The operations are designed to achieve partial monolayers of proppant to maximize fracture conductivity. Vertical trial wells achieved 88% to 250% higher 30-day cumulative production than 15 comparable offsets. The degree of success encouraged the operator to proceed with trials in horizontal wells averaging eight intervals each. A technical discussion of the horizontal well designs and significant production improvements will be presented at the 2009 SPE Annual Technical Conference and Exhibition in New Orleans, La., Oct. 4-7.

Environmental impacts

The key feature of ultra-lightweight proppants is their nearly neutral buoyancy in slickwater systems, providing for minimized settling when trying to pump proppant far out into horizontal well sections. This can save money on frac fluids, minimize the potential for formation damage, and provide environmental benefits in terms of simplified reuse and recycling. For areas where reservoir properties preclude the use of ultra-lightweight proppants and to further reduce freshwater requirements for stimulation, other environmental solutions have been developed.
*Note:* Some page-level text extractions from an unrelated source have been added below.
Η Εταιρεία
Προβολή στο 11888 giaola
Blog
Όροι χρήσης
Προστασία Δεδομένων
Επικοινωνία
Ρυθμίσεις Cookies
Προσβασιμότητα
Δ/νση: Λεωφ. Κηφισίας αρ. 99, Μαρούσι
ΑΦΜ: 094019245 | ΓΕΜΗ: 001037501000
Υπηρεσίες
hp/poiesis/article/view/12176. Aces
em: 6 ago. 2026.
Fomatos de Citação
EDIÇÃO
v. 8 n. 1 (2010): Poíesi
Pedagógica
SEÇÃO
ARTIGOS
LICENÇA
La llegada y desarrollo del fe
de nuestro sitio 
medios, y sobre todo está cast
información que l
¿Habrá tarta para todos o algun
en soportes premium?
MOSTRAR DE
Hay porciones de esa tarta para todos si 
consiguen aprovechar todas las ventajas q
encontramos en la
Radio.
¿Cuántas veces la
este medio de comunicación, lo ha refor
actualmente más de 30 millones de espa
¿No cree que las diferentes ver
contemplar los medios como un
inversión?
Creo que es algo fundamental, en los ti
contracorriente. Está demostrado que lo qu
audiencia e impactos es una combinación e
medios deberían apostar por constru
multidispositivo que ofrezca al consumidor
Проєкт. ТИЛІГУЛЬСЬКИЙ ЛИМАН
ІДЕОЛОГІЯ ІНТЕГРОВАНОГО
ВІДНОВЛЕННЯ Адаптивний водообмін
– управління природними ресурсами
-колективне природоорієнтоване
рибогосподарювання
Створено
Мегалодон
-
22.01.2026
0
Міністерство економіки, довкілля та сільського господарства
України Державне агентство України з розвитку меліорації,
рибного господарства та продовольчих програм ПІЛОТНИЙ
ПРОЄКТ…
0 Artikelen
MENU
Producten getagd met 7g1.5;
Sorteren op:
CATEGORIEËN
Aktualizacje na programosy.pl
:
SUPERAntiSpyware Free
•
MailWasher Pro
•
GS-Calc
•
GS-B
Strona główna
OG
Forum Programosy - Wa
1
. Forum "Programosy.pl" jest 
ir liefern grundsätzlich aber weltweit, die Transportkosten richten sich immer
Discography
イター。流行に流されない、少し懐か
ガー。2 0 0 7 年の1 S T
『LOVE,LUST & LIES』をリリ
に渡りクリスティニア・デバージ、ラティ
The issue of frac fluid use and reuse has come to the fore as horizontal drilling has enabled economic oil and gas development in areas where water is scarce. As development has increased in unconventional reservoirs — the Barnett, Marcellus, and Bakken shales, for example — environmental pressures have encouraged operators to seek alternatives to using and then properly disposing of the millions of barrels of fresh water required to drill and stimulate each well.

Versatile technologies such as BJ’s Viking II PW (produced water) and AquaStar fluids allow reuse of stimulation flowback or produced formation water. Field experience in the Marcellus shale in 2008 determined that produced water from coalbed methane fields can also be used to reduce the freshwater requirements of stimulation treatments in that area without adversely affecting gas production. Such solutions can provide economic benefits as well as environmental ones: A customer in the Bakken shale estimated that recycling frac fluid and produced water saved 10% to 15% of total stimulation cost because of reductions related to hauling, heating, and disposing of fluids and other related costs.